E il giudice rispondeva: “Eh, allontana tutti, che ne sapevo, che quello, che è il migliore avvocato di Bari, si doveva comportare così… Al diavolo Chiariello, chi se ne frega se va in galera, che me ne frega, alla fine dei conti è stato lui la rovina mia”. Una rovina che, sapeva bene De Benedictis, avrebbe potuto trascinare nel fango altre persone: “Sto nervoso, io, tutti gli amici nostri, Nicola…”.

Anche se nella sua mente c’era anche una sorta di convinzione su un’attenzione particolare da parte della Procura di Lecce nei suoi confronti: “Una cosa ho capito, che Lecce non mi ha mai lasciato in questi dieci anni, come sono tornato a Bari: puum e da capo”. Quando pronunciava queste frasi, De Benedictis aveva già presentato le dimissioni dalla magistratura. Ma l’allontanamento non è servito ad evitargli il carcere né a indurre la gip Giulia Proto a concedergli i domiciliari dopo l’interrogatorio. Troppi legami – ha scritto la giudice – anche con pubblici ufficiali e quindi un evidente pericolo di inquinamento probatorio.
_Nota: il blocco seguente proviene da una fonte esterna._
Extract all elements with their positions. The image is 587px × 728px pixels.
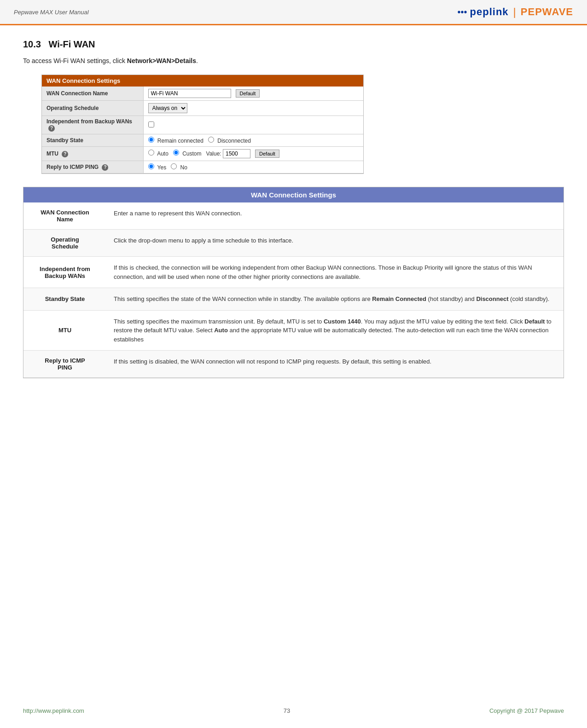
- icmp-help-icon[interactable]: ?: [102, 164, 108, 171]
- footer-page: 73: [284, 707, 290, 714]
- screenshot-header: WAN Connection Settings: [42, 75, 363, 87]
- main-content: 10.3 Wi-Fi WAN To access Wi-Fi WAN setti…: [0, 25, 587, 405]
- ss-value-wan-name: Default: [143, 87, 363, 101]
- ss-row-icmp: Reply to ICMP PING ? Yes No: [42, 161, 363, 173]
- ss-row-mtu: MTU ? Auto Custom Value: Default: [42, 147, 363, 161]
- ss-label-independent: Independent from Backup WANs ?: [42, 116, 143, 134]
- section-title: Wi-Fi WAN: [49, 39, 95, 49]
- ss-value-icmp: Yes No: [143, 161, 363, 173]
- icmp-yes-radio[interactable]: [148, 163, 154, 169]
- ss-row-standby: Standby State Remain connected Disconnec…: [42, 134, 363, 147]
- standby-remain-radio[interactable]: [148, 137, 154, 143]
- ss-label-standby: Standby State: [42, 134, 143, 147]
- wan-name-default-button[interactable]: Default: [236, 89, 260, 98]
- icmp-no-radio[interactable]: [171, 163, 177, 169]
- ss-value-independent: [143, 116, 363, 134]
- explain-row-wan-name: WAN ConnectionName Enter a name to repre…: [23, 202, 564, 230]
- explain-desc-independent: If this is checked, the connection will …: [106, 257, 564, 288]
- explain-field-standby: Standby State: [23, 288, 106, 311]
- explain-field-mtu: MTU: [23, 310, 106, 351]
- pepwave-logo: PEPWAVE: [521, 6, 573, 18]
- mtu-value-input[interactable]: [223, 149, 250, 158]
- ss-value-operating-schedule: Always on: [143, 101, 363, 116]
- explain-row-independent: Independent fromBackup WANs If this is c…: [23, 257, 564, 288]
- explain-field-icmp: Reply to ICMPPING: [23, 351, 106, 378]
- mtu-default-button[interactable]: Default: [255, 150, 279, 158]
- explain-table: WAN ConnectionName Enter a name to repre…: [23, 202, 564, 378]
- standby-disconnected-radio[interactable]: [208, 137, 214, 143]
- independent-help-icon[interactable]: ?: [48, 125, 55, 132]
- logo-dots-icon: •••: [458, 7, 467, 17]
- screenshot-table-wrapper: WAN Connection Settings WAN Connection N…: [41, 75, 364, 174]
- ss-label-operating-schedule: Operating Schedule: [42, 101, 143, 116]
- ss-row-operating-schedule: Operating Schedule Always on: [42, 101, 363, 116]
- logo-area: ••• peplink | PEPWAVE: [458, 6, 573, 18]
- ss-label-icmp: Reply to ICMP PING ?: [42, 161, 143, 173]
- page-footer: http://www.peplink.com 73 Copyright @ 20…: [0, 707, 587, 714]
- footer-copyright: Copyright @ 2017 Pepwave: [489, 707, 564, 714]
- explain-field-schedule: OperatingSchedule: [23, 230, 106, 257]
- section-heading: 10.3 Wi-Fi WAN: [23, 39, 564, 50]
- ss-label-wan-name: WAN Connection Name: [42, 87, 143, 101]
- ss-value-standby: Remain connected Disconnected: [143, 134, 363, 147]
- explain-desc-standby: This setting specifies the state of the …: [106, 288, 564, 311]
- page-header: Pepwave MAX User Manual ••• peplink | PE…: [0, 0, 587, 25]
- mtu-auto-radio[interactable]: [148, 150, 154, 156]
- ss-label-mtu: MTU ?: [42, 147, 143, 161]
- peplink-logo: peplink: [470, 6, 509, 18]
- explain-row-schedule: OperatingSchedule Click the drop-down me…: [23, 230, 564, 257]
- explain-field-wan-name: WAN ConnectionName: [23, 202, 106, 230]
- explain-desc-mtu: This setting specifies the maximum trans…: [106, 310, 564, 351]
- explain-desc-wan-name: Enter a name to represent this WAN conne…: [106, 202, 564, 230]
- explain-header: WAN Connection Settings: [23, 187, 564, 202]
- explain-wrapper: WAN Connection Settings WAN ConnectionNa…: [23, 187, 564, 378]
- section-number: 10.3: [23, 39, 41, 49]
- logo-separator: |: [513, 6, 516, 18]
- manual-title: Pepwave MAX User Manual: [14, 9, 89, 16]
- explain-row-icmp: Reply to ICMPPING If this setting is dis…: [23, 351, 564, 378]
- explain-row-standby: Standby State This setting specifies the…: [23, 288, 564, 311]
- ss-row-wan-name: WAN Connection Name Default: [42, 87, 363, 101]
- explain-desc-icmp: If this setting is disabled, the WAN con…: [106, 351, 564, 378]
- mtu-help-icon[interactable]: ?: [62, 151, 68, 157]
- explain-row-mtu: MTU This setting specifies the maximum t…: [23, 310, 564, 351]
- footer-url: http://www.peplink.com: [23, 707, 84, 714]
- ss-value-mtu: Auto Custom Value: Default: [143, 147, 363, 161]
- screenshot-table: WAN Connection Name Default Operating Sc…: [42, 87, 363, 173]
- operating-schedule-select[interactable]: Always on: [148, 103, 187, 113]
- independent-checkbox[interactable]: [148, 121, 154, 127]
- mtu-custom-radio[interactable]: [173, 150, 179, 156]
- wan-name-input[interactable]: [148, 89, 231, 98]
- explain-desc-schedule: Click the drop-down menu to apply a time…: [106, 230, 564, 257]
- ss-row-independent: Independent from Backup WANs ?: [42, 116, 363, 134]
- explain-field-independent: Independent fromBackup WANs: [23, 257, 106, 288]
- intro-paragraph: To access Wi-Fi WAN settings, click Netw…: [23, 57, 564, 64]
Del resto, dalle indagini dei pm di Lecce emerge che De Benedictis poteva contare almeno su un altro carabiniere che lavorava negli uffici giudiziari. Si tratta di colui che nelle telefonate intercettate viene chiamato “il nanetto”, al quel si chiede di informarsi su alcune indagini e di verificare le posizioni di indagati amici del giudice: “Il fatto di Franchino è più delicato – diceva l’ex gip il 7 settembre – domani il nanetto mi deve dire come stanno le cose”.

Su chi sia “il nanetto” i carabinieri del Nucleo investigativo di Bari non hanno molti dubbi. E anche su di lui sono in corso una serie di approfondimenti, anche perché – stando a quanto ricostruito – si tratterebbe di una persona che è stata al servizio di diversi sostituti procuratori e rispetto al quale De Benedictis si preoccupava di un eventuale trasferimento deciso da parte del procuratore vicario Roberto Rossi.